At Calik Denim’s Ever Evolving Talks last month in Amsterdam, Matt Britton, a millennial and Gen Z expert and CEO of the software company Suzy, shared how Gen Z will reshape consumerism to better suit their nomadic, technology-driven lifestyles.
It’s a shift that Britton boils down to the advent of the internet. Growing up with access to the internet was the game-changer, he said. Different forms of messaging replaced phone conversations. Google replaced traditional methods of research.
“People who grew up with the internet in the household have brains that are wired differently,” Britton said.
Household internet connections instigated this evolution in consumerism that he said has created one of the biggest accumulations of wealth and disruption in retail and technology, and large companies have struggled to come to terms with this new normal.
“Their intuitive understanding and knowledge of technology is unlike anything we’ve ever seen,” Britton said. “They are the most sophisticated consumers that are insistent on facts and information and real-time understanding. They have a very large expectation for things being delivered instantly. And because of that, you really need to rethink [the Gen Z] consumer.”
Here, Britton shares three ways the cohort’s values and wants are already affecting retail, real estate and rental services.
Owning things is passé.
“This generation likes the fleet of foot. They don’t like to be tied down to a mortgage payment or any overhead that will stop them from pursuing their new version of their dreams, which doesn’t have to do with settling down,” Britton said. “It has to do with unleashing themselves.”

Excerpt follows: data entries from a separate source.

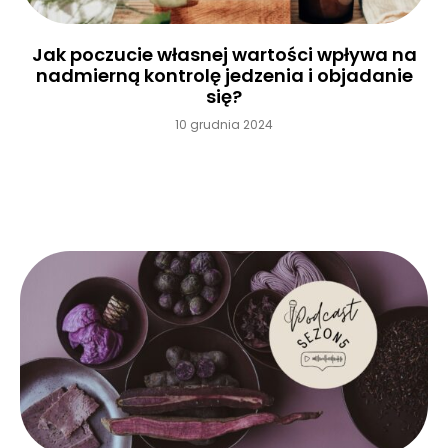
Jak poczucie własnej wartości wpływa na
nadmierną kontrolę jedzenia i objadanie
się?
10 grudnia 2024
Czytaj więcej »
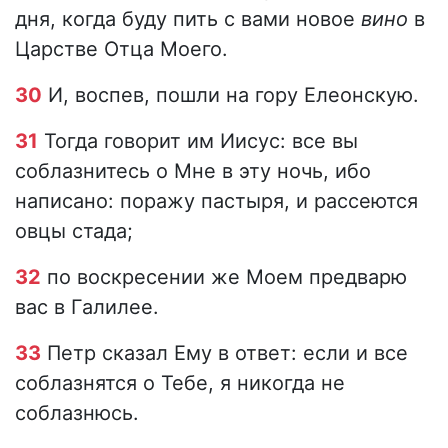
дня, когда буду пить с вами новое
вино
в
Царстве Отца Моего.
30
И, воспев, пошли на гору Елеонскую.
31
Тогда говорит им Иисус: все вы
соблазнитесь о Мне в эту ночь, ибо
написано: поражу пастыря, и рассеются
овцы стада;
32
по воскресении же Моем предварю
вас в Галилее.
33
Петр сказал Ему в ответ: если и все
соблазнятся о Тебе, я никогда не
соблазнюсь.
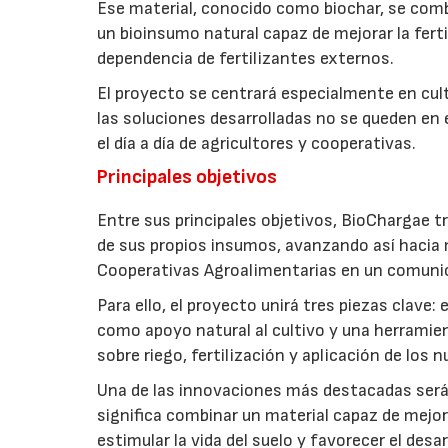
Ese material, conocido como biochar, se comb
un bioinsumo natural capaz de mejorar la fertil
dependencia de fertilizantes externos.
El proyecto se centrará especialmente en culti
las soluciones desarrolladas no se queden en e
el día a día de agricultores y cooperativas.
Principales objetivos
Entre sus principales objetivos, BioChargae tr
de sus propios insumos, avanzando así hacia 
Cooperativas Agroalimentarias en un comuni
Para ello, el proyecto unirá tres piezas clave
como apoyo natural al cultivo y una herramien
sobre riego, fertilización y aplicación de los
Una de las innovaciones más destacadas será l
significa combinar un material capaz de mejo
estimular la vida del suelo y favorecer el desar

As a result, companies are realizing they need to create marketplaces versus transactional relationships with customers. This new mindset—access over ownership—is impacting all types of business, but Britton said it’s a win-win situation for companies and consumers. Businesses with rental models allow consumers more freedom and room to be fickle, while companies benefit from “tremendous gross margin profiles” and recurring revenue.
“If you get recurring revenue as an organization, you can scale and you can forecast out,” Britton said.

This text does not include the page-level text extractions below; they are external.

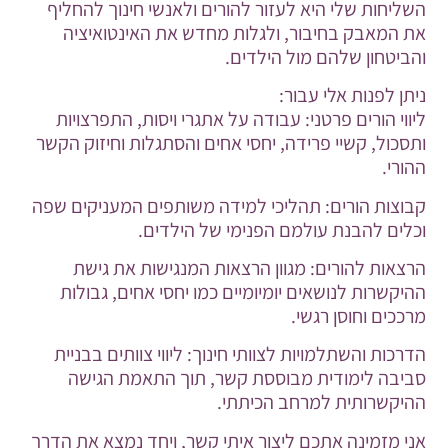
השליחות שלי היא לעזור להורים ולאנשי חינוך להחליף
את המאבק בחיבור, ולגלות מחדש את האינטואיציה
והביטחון שלהם מול הילדים.
ניתן לפנות אלי עבור:
ליווי הורים פרטני: עבודה על אתגרי ויסות, התפרצויות
ותסכול, קשיי פרידה, יחסי אחים והסתגלות וחיזוק הקשר
ההורי.
קבוצות הורים: תהליכי למידה משותפים המעניקים שפה
וכלים להבנת עולמם הפנימי של הילדים.
הרצאות להורים: מגוון הרצאות המנגישות את גישת
ההיקשרות לנושאים יומיומיים כמו יחסי אחים, גבולות
מרככים וחוסן רגשי.
הדרכות והשתלמויות לצוותי חינוך: ליווי צוותים בבניית
סביבה לימודית מבוססת קשר, תוך התאמת הגישה
ההיקשרותית למרחב הכיתתי.
אני מזמינה אתכם ליצור איתי קשר, ויחד נמצא את הדרך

There’s a new American Dream.
The picturesque scene of a suburban home with a white picket fence, 1.7 children and two cars in the driveway is lost on Gen Z. “The action is not happening in the suburbs,” Britton said. “It’s happening in cities. Cities [are] now the world where young people imagine themselves.”

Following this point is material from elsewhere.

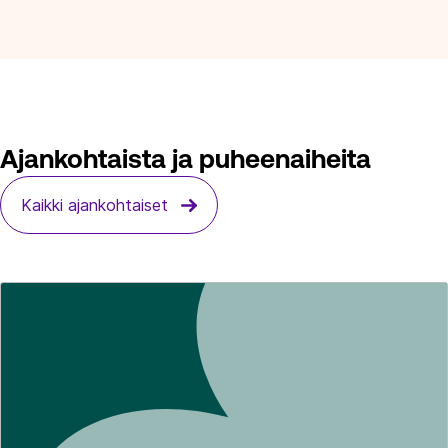
Ajankohtaista ja puheenaiheita
Kaikki ajankohtaiset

Gen Z is changing the footprint of cities. Safer streets, cleaner parks and improved educational systems are making urban areas a viable setting for Gen Z to begin their adulthoods. “Gen Z will gladly give up space and the privacy of the suburbs for community and connectivity of living in cities,” he said.
But they won’t give up speedy service. The gentrification reshaping urban enclaves is driving up the demand for delivery. “The notion is that consumers in cities with two-income households expect on-demand services,” Britton said.
Experiences are the new status symbol.
In the ’80s, ’90s and early 2000s, people represented who they were in society by the cars, houses and watches they owned. “That was the social currency,” Britton said, adding that experiences were saved for only the people who had access to your photo albums.
Social media changed that. “Now through Instagram, with over 1 billion monthly active users, experiences have created social currency that can scale,” he said. “Consumers are pursuing these experiences as a new social currency over brands.”
While luxury brands are in their heyday right now, Britton said the story may change when millennials and Gen Z get older. “I’m not sure these luxury brands are going to be what they are today because as of today, they’re catering to Gen X, an audience that still values luxury based on their upbringing,” he said.